Le troquet de la rue du Puits de l’Ermite avait bonne réputation. On savait aux alentours qu’un apéro, c’était à ras bord, que le pain de midi était du pain frais, et que le tapis vert pour les cartes était lavé régulièrement. Le comptoir était recouvert de zinc, le formica était banni, comme étaient bannis les fâcheux et les mauvaises langues. Il y avait souvent des gardiens du Muséum d’Histoire Naturelle, qui abandonnaient pendant une heure, les diplodocus, iguanodons et autres tricératops de la rue Cuvier pour venir taper le carton et boire une « Suze ». Le Bon Coin de la rue du Puits de l’Ermite n’avait pas encore perdu son authenticité. La modernité restait sagement à la porte de l’établissement. C’était le patron qui était contre la dépense. « Pourquoi je devrais tout refaire ? pour plaire à qui ? » Alors il avait refusé déjà plusieurs fois les suggestions des uns et des autres, qui continuaient bien sûr à venir, en dépit de l’environnement délicieusement désuet du bistrot. Dans la poche avant de la salopette noire qui lui tenait lieu d’uniforme, le bougnat du Bon Coin gardait une vieille boite en métal qui contenait des petits cigares « un par jour », des trucs infumables qu’il faisait venir de Bergerac, là où son frère cadet, bougnat comme lui, s’était installé en trente-huit.

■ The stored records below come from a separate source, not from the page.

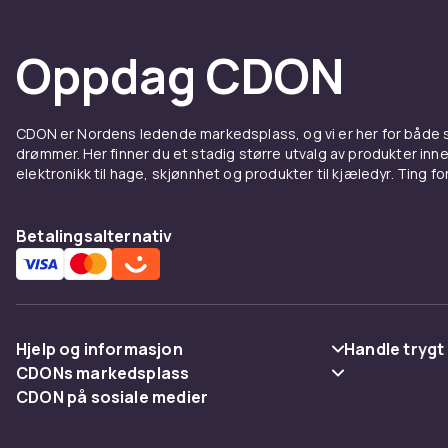
Oppdag CDON
CDON er Nordens ledende markedsplass, og vi er her for både
drømmer. Her finner du et stadig større utvalg av produkter inne
elektronikk til hage, skjønnhet og produkter til kjæledyr. Ting for 
Betalingsalternativ
Hjelp og informasjon
Handle trygt
CDONs markedsplass
Vanlige spørsmål
Betaling
CDON på sosiale medier
Merchant Help Center
Spor pakke
Levering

Parce qu’il avait appris à aimer l’histoire de Paris, le bougnat levait son rideau chaque matin avec une pensée pour les pensionnaires célèbres de l’ancienne prison Sainte-Pélagie (*) qui se tenait tout près jusqu'à sa destruction en mille-huit-cent-quatre-vingt-dix-neuf. Sans avoir été bien longtemps à l’école, l’homme qui présidait à la destinée du Bon Coin de la rue du Puits de l’Ermite avait compris, il y avait longtemps, que cette société Parisienne ne ferait pas de cadeau. Alors il avait appris l’histoire du quartier et savait presque tout des pensionnaires célèbres qu’avaient abrité les geôles de l’établissement pénitencier. Il avait un faible inavoué pour les révoltés, ceux qui crachaient sur les convenances et les bonnes manières. Dans son imaginaire, il se voyait discuter avec Aristide Bruant, Gustave Courbet, taper le carton avec Elysée Reclus, ou évoquer le souvenir des communards avec Jules Vallès, puisque tous avaient été abrités contre leur volonté dans ce coin de Paris entre la rue Gaspard Monge et le jardin des Plantes. Il n’en parlait à personne, mais il avait un petit faible pour le souvenir de Jeanne Bécu, Comtesse du Barry, et Donatien Alphonse, Marquis de Sade, eux aussi emprisonnés.

Il aurait voulu vivre il y avait longtemps, mais s’accrochait au proverbe de son pays qui disait : « Personne ne sort de son lit pour dormir par terre » et sa raison revenait alors bien vite.

Certains soirs d’hiver, quand la journée avait été dure et qu’il avait transporté sur son pauvre dos sa tonne et demie de briquette, il s’asseyait alors dans un coin, dépliait "L’Auvergnat de Paris" et laissait son esprit partir à la dérive du côté de Saint-Nectaire. Alors il ressentait un étrange bien être, la sensation d’avoir tout fait comme tout devait être fait, et pensait même que finalement, il était un homme comblé.


(*) On pourrait presque dire qu'au cours de son existence, la prison Saint-Pélagie à abrité le gratin du "Bottin mondain" ... Cette prison, établie en 1665 et déconstruite en 1899 était à l'origine un établissement pour filles et femmes débauchées.